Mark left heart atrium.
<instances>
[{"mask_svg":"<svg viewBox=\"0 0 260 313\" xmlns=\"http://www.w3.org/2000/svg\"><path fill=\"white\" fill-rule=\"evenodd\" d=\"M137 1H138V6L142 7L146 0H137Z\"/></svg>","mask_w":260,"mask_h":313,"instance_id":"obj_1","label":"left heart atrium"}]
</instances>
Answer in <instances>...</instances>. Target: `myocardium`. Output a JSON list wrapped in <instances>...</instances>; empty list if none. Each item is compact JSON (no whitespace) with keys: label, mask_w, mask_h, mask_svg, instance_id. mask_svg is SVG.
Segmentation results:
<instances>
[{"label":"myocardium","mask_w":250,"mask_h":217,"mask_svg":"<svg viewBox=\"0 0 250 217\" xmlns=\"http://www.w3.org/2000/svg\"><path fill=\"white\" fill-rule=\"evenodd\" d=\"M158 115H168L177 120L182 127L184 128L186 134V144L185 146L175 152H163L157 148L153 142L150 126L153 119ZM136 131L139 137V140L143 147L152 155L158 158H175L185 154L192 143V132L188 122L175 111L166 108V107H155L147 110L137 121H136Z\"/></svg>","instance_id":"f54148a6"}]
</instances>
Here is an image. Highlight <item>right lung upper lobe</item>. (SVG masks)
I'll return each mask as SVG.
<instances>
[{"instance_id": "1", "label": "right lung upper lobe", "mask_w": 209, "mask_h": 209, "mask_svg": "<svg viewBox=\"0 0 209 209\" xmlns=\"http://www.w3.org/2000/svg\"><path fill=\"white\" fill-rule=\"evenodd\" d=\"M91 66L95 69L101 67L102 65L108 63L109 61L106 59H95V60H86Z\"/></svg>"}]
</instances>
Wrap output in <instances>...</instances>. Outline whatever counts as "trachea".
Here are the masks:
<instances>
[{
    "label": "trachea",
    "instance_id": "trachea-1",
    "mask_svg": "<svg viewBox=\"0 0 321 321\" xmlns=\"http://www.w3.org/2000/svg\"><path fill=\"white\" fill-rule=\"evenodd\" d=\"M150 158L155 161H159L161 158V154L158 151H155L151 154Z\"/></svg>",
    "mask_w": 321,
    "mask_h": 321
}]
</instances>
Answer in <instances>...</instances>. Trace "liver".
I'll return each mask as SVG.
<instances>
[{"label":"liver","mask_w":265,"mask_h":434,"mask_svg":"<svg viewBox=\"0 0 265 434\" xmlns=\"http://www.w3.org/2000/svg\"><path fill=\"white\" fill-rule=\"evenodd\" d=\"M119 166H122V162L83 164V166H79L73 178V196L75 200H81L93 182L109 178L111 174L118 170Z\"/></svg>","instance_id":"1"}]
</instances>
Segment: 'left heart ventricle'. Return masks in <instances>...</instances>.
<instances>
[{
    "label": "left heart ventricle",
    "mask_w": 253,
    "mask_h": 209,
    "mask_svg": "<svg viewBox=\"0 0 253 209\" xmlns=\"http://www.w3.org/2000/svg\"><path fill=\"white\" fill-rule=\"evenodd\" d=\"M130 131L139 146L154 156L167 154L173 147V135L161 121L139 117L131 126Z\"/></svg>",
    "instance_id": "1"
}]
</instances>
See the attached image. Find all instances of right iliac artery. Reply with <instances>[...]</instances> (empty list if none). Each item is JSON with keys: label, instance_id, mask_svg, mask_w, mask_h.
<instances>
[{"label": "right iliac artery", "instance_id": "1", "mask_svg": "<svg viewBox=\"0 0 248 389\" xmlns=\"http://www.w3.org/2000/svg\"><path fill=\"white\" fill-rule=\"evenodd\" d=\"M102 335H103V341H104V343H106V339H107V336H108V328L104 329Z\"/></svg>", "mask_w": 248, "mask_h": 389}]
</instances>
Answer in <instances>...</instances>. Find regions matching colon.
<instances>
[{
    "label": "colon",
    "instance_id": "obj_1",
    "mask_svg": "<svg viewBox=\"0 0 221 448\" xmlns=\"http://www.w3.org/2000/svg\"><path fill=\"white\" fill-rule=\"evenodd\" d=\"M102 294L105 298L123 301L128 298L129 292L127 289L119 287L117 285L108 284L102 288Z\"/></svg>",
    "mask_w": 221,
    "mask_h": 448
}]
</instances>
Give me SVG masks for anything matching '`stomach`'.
═══
Problem to work on. From the line holding "Answer in <instances>...</instances>. Find" to the last line of the records, quote each line exactly and add nothing.

Your response.
Answer in <instances>...</instances>. Find regions matching colon.
<instances>
[{
    "label": "colon",
    "instance_id": "obj_1",
    "mask_svg": "<svg viewBox=\"0 0 221 448\" xmlns=\"http://www.w3.org/2000/svg\"><path fill=\"white\" fill-rule=\"evenodd\" d=\"M102 294L105 298L123 301L128 298L129 292L127 289L119 287L117 285L108 284L102 288Z\"/></svg>",
    "mask_w": 221,
    "mask_h": 448
}]
</instances>
Give me SVG masks for anything matching '`stomach`'.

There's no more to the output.